Pictures stay out of this copy, which runs from the first line of the material through the line containing "beeinflusst werden. Allerdings".

--- Material provided ---

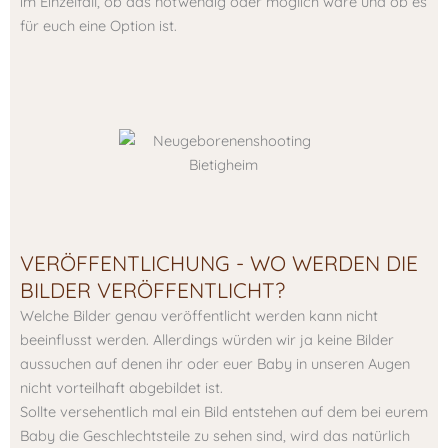
im Einzelfall, ob das notwendig oder möglich wäre und ob es
für euch eine Option ist.
VERÖFFENTLICHUNG - WO WERDEN DIE
BILDER VERÖFFENTLICHT?
Welche Bilder genau veröffentlicht werden kann nicht
beeinflusst werden. Allerdings würden wir ja keine Bilder
aussuchen auf denen ihr oder euer Baby in unseren Augen
nicht vorteilhaft abgebildet ist.
Sollte versehentlich mal ein Bild entstehen auf dem bei eurem
Baby die Geschlechtsteile zu sehen sind, wird das natürlich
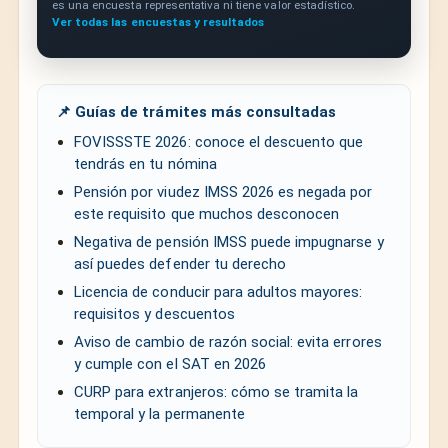
es una encuesta representativa ni tiene valor estadístico.
Ver todas las encuestas y resultados
📌 Guías de trámites más consultadas
FOVISSSTE 2026: conoce el descuento que
tendrás en tu nómina
Pensión por viudez IMSS 2026 es negada por
este requisito que muchos desconocen
Negativa de pensión IMSS puede impugnarse y
así puedes defender tu derecho
Licencia de conducir para adultos mayores:
requisitos y descuentos
Aviso de cambio de razón social: evita errores
y cumple con el SAT en 2026
CURP para extranjeros: cómo se tramita la
temporal y la permanente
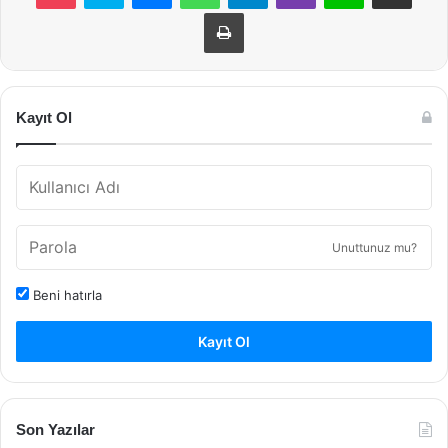
Yazdır
Kayıt Ol
Unuttunuz mu?
Beni hatırla
Kayıt Ol
Son Yazılar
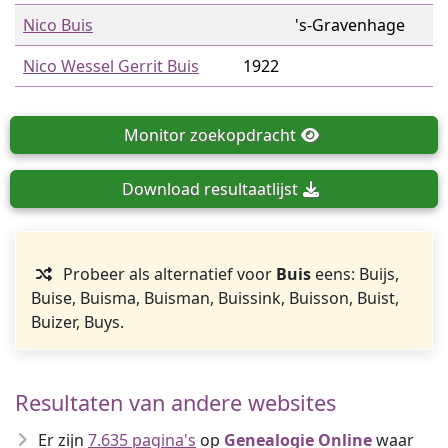
Nico Buis
's-Gravenhage
Nico Wessel Gerrit Buis
1922
Monitor
zoekopdracht
Download
resultaatlijst
Probeer als alternatief voor
Buis
eens: Buijs,
Buise, Buisma, Buisman, Buissink, Buisson, Buist,
Buizer, Buys.
Resultaten van andere websites
Er zijn
7.635 pagina's
op
Genealogie Online
waar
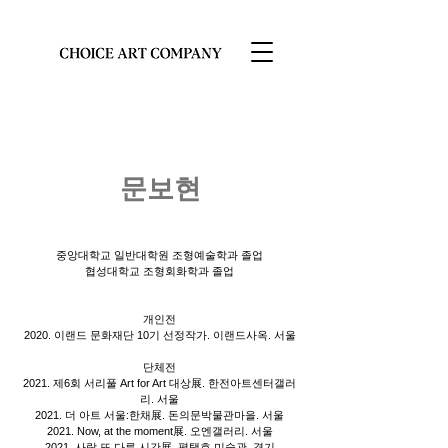
문보현
중앙대학교 일반대학원 조형예술학과 졸업
협성대학교 조형회화학과 졸업
개인전
2020. 이랜드 문화재단 10기 선정작가. 이랜드사옥. 서울
단체전
2021. 제6회 서리풀 Art for Art 대상展. 한전아트센터갤러
리. 서울
2021. 더 아트 서울:한채展. 돈의문박물관마을. 서울
2021. Now, at the moment展. 오엔갤러리. 서울
2021. 사람 또 다른 시간展. 평택호 미술관. 경기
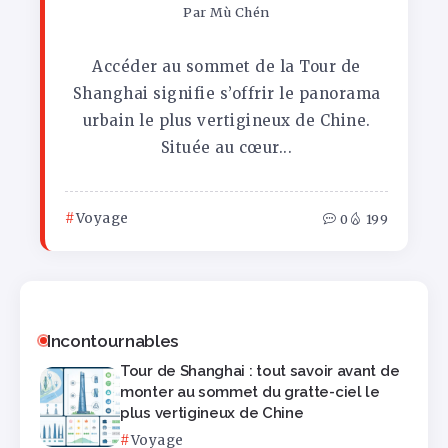
Par
Mù Chén
Accéder au sommet de la Tour de
Shanghai signifie s’offrir le panorama
urbain le plus vertigineux de Chine.
Située au cœur...
Voyage
0
199
Incontournables
Tour de Shanghai : tout savoir avant de
monter au sommet du gratte-ciel le
plus vertigineux de Chine
Voyage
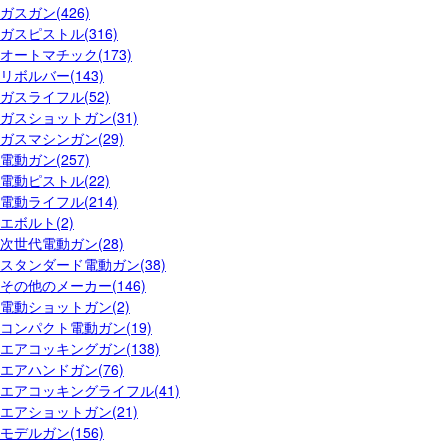
ガスガン(426)
ガスピストル(316)
オートマチック(173)
リボルバー(143)
ガスライフル(52)
ガスショットガン(31)
ガスマシンガン(29)
電動ガン(257)
電動ピストル(22)
電動ライフル(214)
エボルト(2)
次世代電動ガン(28)
スタンダード電動ガン(38)
その他のメーカー(146)
電動ショットガン(2)
コンパクト電動ガン(19)
エアコッキングガン(138)
エアハンドガン(76)
エアコッキングライフル(41)
エアショットガン(21)
モデルガン(156)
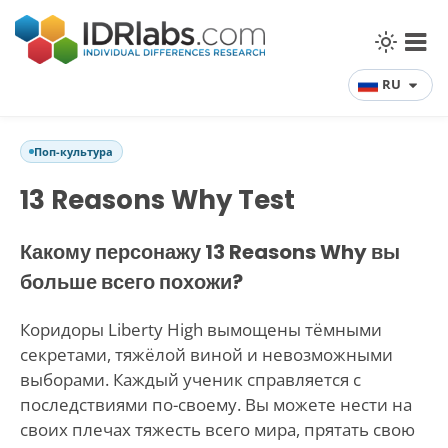
RU
Поп-культура
13 Reasons Why Test
Какому персонажу 13 Reasons Why вы
больше всего похожи?
Коридоры Liberty High вымощены тёмными
секретами, тяжёлой виной и невозможными
выборами. Каждый ученик справляется с
последствиями по-своему. Вы можете нести на
своих плечах тяжесть всего мира, прятать свою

---

Output:
im Einzelfall, ob das notwendig oder möglich wäre und ob es
für euch eine Option ist.
VERÖFFENTLICHUNG - WO WERDEN DIE
BILDER VERÖFFENTLICHT?
Welche Bilder genau veröffentlicht werden kann nicht
beeinflusst werden. Allerdings würden wir ja keine Bilder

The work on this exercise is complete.